To be quite honest, back in the dark ages you could assume the following:

  • Those on the agency side were doing it because they wanted to, as individuals. Speaking personally, I don’t think any agency I ever worked for encouraged me to do this stuff; I did it because I was interested and thought it worthwhile. I’m certain back then the same could be said for other agency representatives.
  • On the sales side there was a deep loathing of change. New initiatives meant the risk of change. Change could reduce gross audiences. Gross audiences equalled money.
  • On the advertiser side, ISBA very largely meant Procter and Gamble – who contributed to everything (and thus got their way on most things).
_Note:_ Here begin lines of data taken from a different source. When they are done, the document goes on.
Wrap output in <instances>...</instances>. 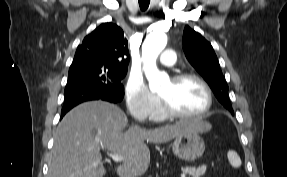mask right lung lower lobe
Wrapping results in <instances>:
<instances>
[{
	"label": "right lung lower lobe",
	"mask_w": 287,
	"mask_h": 177,
	"mask_svg": "<svg viewBox=\"0 0 287 177\" xmlns=\"http://www.w3.org/2000/svg\"><path fill=\"white\" fill-rule=\"evenodd\" d=\"M61 118L74 106L91 100L119 102L124 96L122 85H106L94 81H76L67 83Z\"/></svg>",
	"instance_id": "right-lung-lower-lobe-1"
}]
</instances>
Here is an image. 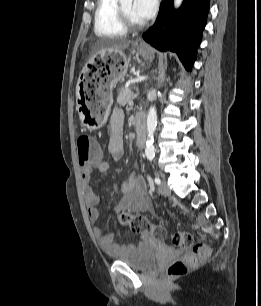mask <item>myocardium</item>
Segmentation results:
<instances>
[{"label": "myocardium", "mask_w": 261, "mask_h": 306, "mask_svg": "<svg viewBox=\"0 0 261 306\" xmlns=\"http://www.w3.org/2000/svg\"><path fill=\"white\" fill-rule=\"evenodd\" d=\"M120 19L127 30H138L144 26V22H134L124 11L121 4H118Z\"/></svg>", "instance_id": "myocardium-1"}]
</instances>
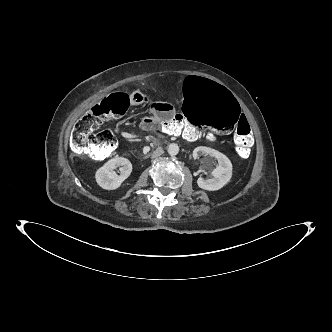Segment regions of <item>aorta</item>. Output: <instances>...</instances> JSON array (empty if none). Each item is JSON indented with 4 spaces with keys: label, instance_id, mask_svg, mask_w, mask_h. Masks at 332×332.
I'll return each mask as SVG.
<instances>
[{
    "label": "aorta",
    "instance_id": "obj_1",
    "mask_svg": "<svg viewBox=\"0 0 332 332\" xmlns=\"http://www.w3.org/2000/svg\"><path fill=\"white\" fill-rule=\"evenodd\" d=\"M168 153L171 156L177 155L179 153V146L175 143L170 144L168 147Z\"/></svg>",
    "mask_w": 332,
    "mask_h": 332
}]
</instances>
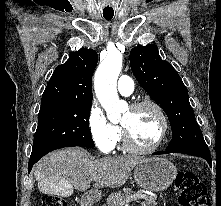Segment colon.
<instances>
[{
  "instance_id": "1",
  "label": "colon",
  "mask_w": 221,
  "mask_h": 206,
  "mask_svg": "<svg viewBox=\"0 0 221 206\" xmlns=\"http://www.w3.org/2000/svg\"><path fill=\"white\" fill-rule=\"evenodd\" d=\"M176 192L181 206H210L205 184L191 171H181L176 177ZM42 206H68L63 198L53 194L42 197Z\"/></svg>"
}]
</instances>
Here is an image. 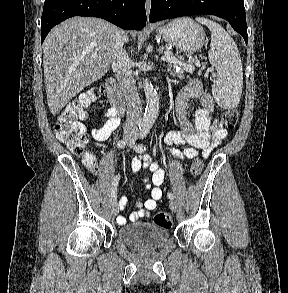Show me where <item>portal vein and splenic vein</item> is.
<instances>
[{"instance_id":"obj_1","label":"portal vein and splenic vein","mask_w":288,"mask_h":293,"mask_svg":"<svg viewBox=\"0 0 288 293\" xmlns=\"http://www.w3.org/2000/svg\"><path fill=\"white\" fill-rule=\"evenodd\" d=\"M97 55H92V58H96ZM162 61H166V62H170V63H175L179 66H181L184 70H186L187 72L192 73L195 69V67L192 64H186L183 63L182 61H180L178 58H176L175 56H173V54L171 53H166L165 56H163L161 58ZM196 65H200L199 62L196 63ZM209 72H213V68H208Z\"/></svg>"}]
</instances>
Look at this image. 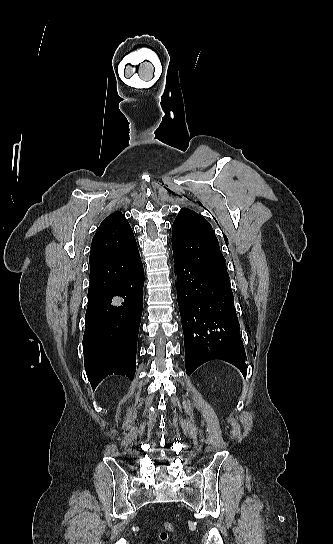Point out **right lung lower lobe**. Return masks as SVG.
<instances>
[{
  "instance_id": "1",
  "label": "right lung lower lobe",
  "mask_w": 333,
  "mask_h": 544,
  "mask_svg": "<svg viewBox=\"0 0 333 544\" xmlns=\"http://www.w3.org/2000/svg\"><path fill=\"white\" fill-rule=\"evenodd\" d=\"M143 286L140 262L111 287L88 295L83 352L93 389L108 375L134 377Z\"/></svg>"
}]
</instances>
You could also assume that vendor trade bodies were biased, poorly resourced and driven by a few individuals at their most powerful members. When they did do original work, it was instantly decried and very largely ignored.

Thought leadership was the province of those objective folk at the big agencies. They were forever popping up on TV, on the radio and in the national press expressing their opinions on this and that (older Cog Blog readers will remember I did more than my fair share of ‘this-ing and that-ing’).

And now look! The large network agencies are no longer thought-leading, their public utterances frequently exposed as being one or more of:

  • Self-serving
  • So far removed from their day-to-day operations as to be almost in a different building or, in one or two cases on a different planet
  • Driven by a distant holding company agenda

Meanwhile, on the advertiser side ISBA, their US-equivalent the ANA, and the global WFA are setting the pace, with the network agencies dutifully following along (or, in the case of ISBA’s original media agency framework initiative, being dragged along) in their wake. Yes, P&G is still prominent, but they are no longer alone.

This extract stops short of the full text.